For new streamable HTTP servers, use:
"mcpServers": {
"my-stream-server": {
"mcpEndpoint": "http://localhost:3002/stream",
"options": {
"timeout": 30000
}
}
}
The package provides metrics for monitoring API usage across individual agents and the entire crew. Estimated costs are accumulated precisely and rounded to 5 decimal places for reporting.

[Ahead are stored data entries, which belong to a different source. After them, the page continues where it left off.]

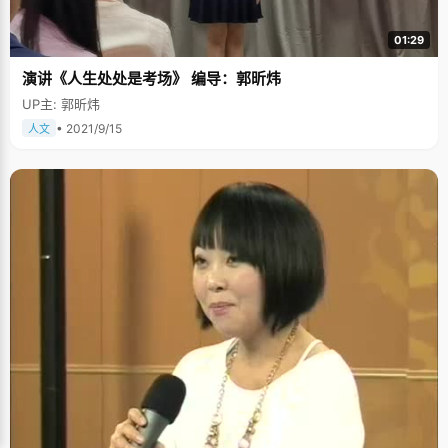
01:29
演讲《人生处处是考场》 编导：郭昕炜
UP主: 郭昕炜
• 2021/9/15
人文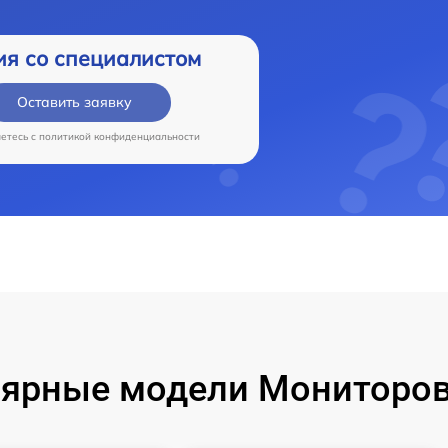
ия со специалистом
Оставить заявку
аетесь c
политикой конфиденциальности
ярные модели Мониторов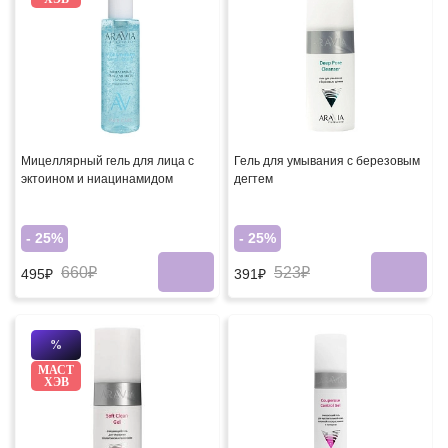
Мицеллярный гель для лица с
Гель для умывания с березовым
эктоином и ниацинамидом
дегтем
- 25%
- 25%
660₽
523₽
495₽
391₽
%
МАСТ
ХЭВ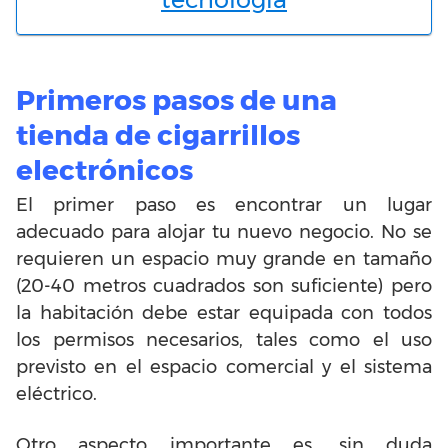
Primeros pasos de una
tienda de cigarrillos
electrónicos
El primer paso es encontrar un lugar
adecuado para alojar tu nuevo negocio. No se
requieren un espacio muy grande en tamaño
(20-40 metros cuadrados son suficiente) pero
la habitación debe estar equipada con todos
los permisos necesarios, tales como el uso
previsto en el espacio comercial y el sistema
eléctrico.
Otro aspecto importante es, sin duda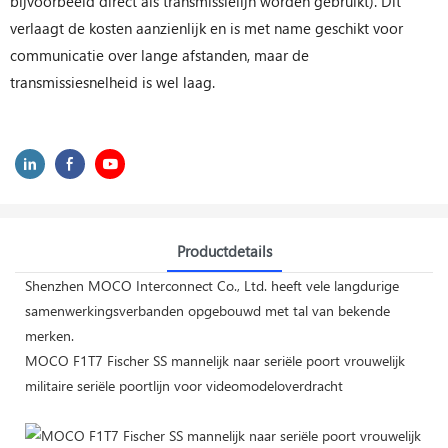
bijvoorbeeld direct als transmissielijn worden gebruikt). Dit
verlaagt de kosten aanzienlijk en is met name geschikt voor
communicatie over lange afstanden, maar de
transmissiesnelheid is wel laag.
Productdetails
Shenzhen MOCO Interconnect Co., Ltd. heeft vele langdurige
samenwerkingsverbanden opgebouwd met tal van bekende
merken.
MOCO F1T7 Fischer SS mannelijk naar seriële poort vrouwelijk
militaire seriële poortlijn voor videomodeloverdracht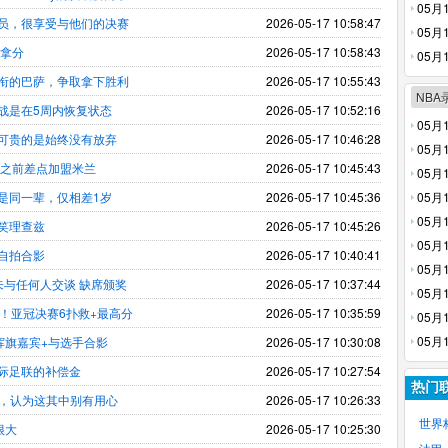
05月
员，很享受与他们的决赛
2026-05-17 10:58:47
05月
场拿分
2026-05-17 10:58:43
放
05月
回放
衔的巴萨，争取拿下胜利
2026-05-17 10:55:43
NBA
战是在5周内恢复状态
2026-05-17 10:52:16
05月
可贵的是始终没有放弃
2026-05-17 10:46:28
像回放
05月
他之前差点加盟米兰
2026-05-17 10:45:43
全场录
05月
是同一辈，仅相差1岁
2026-05-17 10:45:36
场录像
05月
像回放
05月
笑理查兹
2026-05-17 10:45:26
场录像
05月
自拍合影
2026-05-17 10:40:41
像回放
05月
未与任何人交谈 缺席颁奖
2026-05-17 10:37:44
全场录
05月
！亚冠决赛6扑救+最高分
2026-05-17 10:35:59
场录像
05月
全场录
05月
挥旗嘉宾+与选手合影
2026-05-17 10:30:08
场录像
际足联的补偿金
2026-05-17 10:27:54
热门
来，认为这其中别有用心
2026-05-17 10:26:33
世界
很大
2026-05-17 10:25:30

// After running an agent's forward method
await Planner.forward({ task: userQuery });
// Per-agent metrics
const agentMetrics = (Planner as any).getMetrics?.();
console.log(agentMetrics);
/* Example:
{
provider: "anthropic",
model: "claude-3-haiku-20240307",
requests: { totalRequests, totalErrors, errorRate, totalStreamingRequests, durationMsSum, durationCount },
tokens: { promptTokens, completionTokens, totalTokens },
estimatedCostUSD: 0.00091, // rounded to 5 decimals
functions: { totalFunctionCalls, totalFunctionLatencyMs }
}
*/
// Crew metrics
const crewMetrics = crew.getCrewMetrics();
console.log(crewMetrics);
/* Example:
{
requests: { ... },
tokens: { promptTokens, completionTokens, totalTokens },
estimatedCostUSD: 0.00255, // rounded to 5 decimals
functions: { ... }
}
*/
// Reset tracked metrics
crew.resetCosts();
Notes:
- Legacy cost APIs (
getLastUsageCost
,getAccumulatedCosts
,getAggregatedCosts
) are superseded by metrics methods. - Estimated cost values are numbers rounded to 5 decimal places.
See CHANGELOG.md for a list of changes and version updates.